METRODAN KAÇIŞ
''Metrodan Kaçış-The Taking of Pelham'' vizyona girdi. Gerilim, dram, gizemin olduğu filmi Tony Scott yönetti. Denzel Washington ve John Travolta'yı bir araya getiren filmde ayrıca, Luis Guzman, Victor Gojcaj, John Turturro ve James Gandolfini de rol alıyor.
Filmin konusu şöyle:
Bir adam New York Şehir metrosunu silahla zabdeder. Yolcuları rehin alır ve onları ancak fidye karşılığında serbest bırakacaktır. Bu olaylar güvenlik şefi Walter Garbe'ın gününü alt üst eder ve onu suçun arkasındaki ustaca planla yüzleşmek zorunda kalır.
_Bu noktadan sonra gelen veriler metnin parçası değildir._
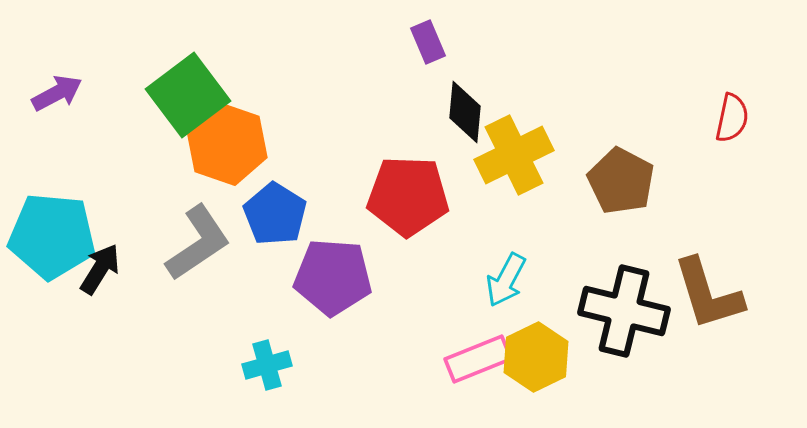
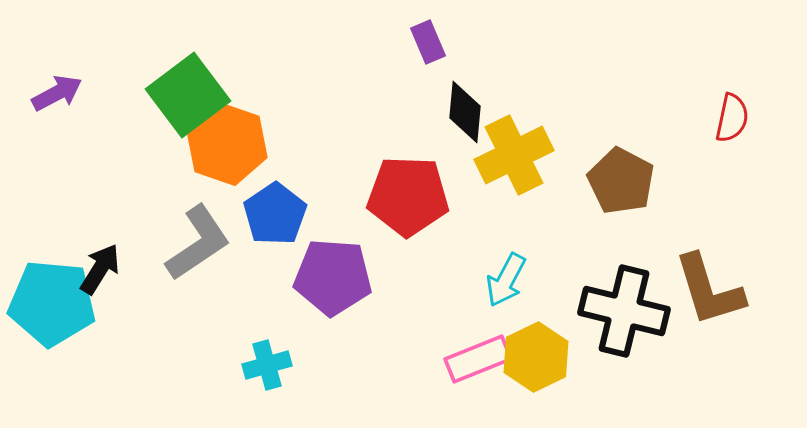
blue pentagon: rotated 6 degrees clockwise
cyan pentagon: moved 67 px down
brown L-shape: moved 1 px right, 4 px up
''Histeri-The Children'' seyirci karşısına çıkacak. Korku türündeki filmde, yönetmenlik koltuğunda Tom Shankland oturuyor. Filmde, Eva Birthistle, Stephen Campbell Moore, Jeremy Sheffield, Rachel Shelley, Hannah Tointon ve Raffiella Brooks performanslarını sergiliyor.
Çocukların ailelerine düşmanca tavırlarda bulunmasıyla başlayan filmde, ilginç bir hayatta kalma savaşı yaşanıyor.
HİSTERİ
Tom Shanklan’ın yönettiği filmde Eva Birthistle, Stephen Campbell Moore, Jeremy Sheffield ile Rachel Shelley oynuyor.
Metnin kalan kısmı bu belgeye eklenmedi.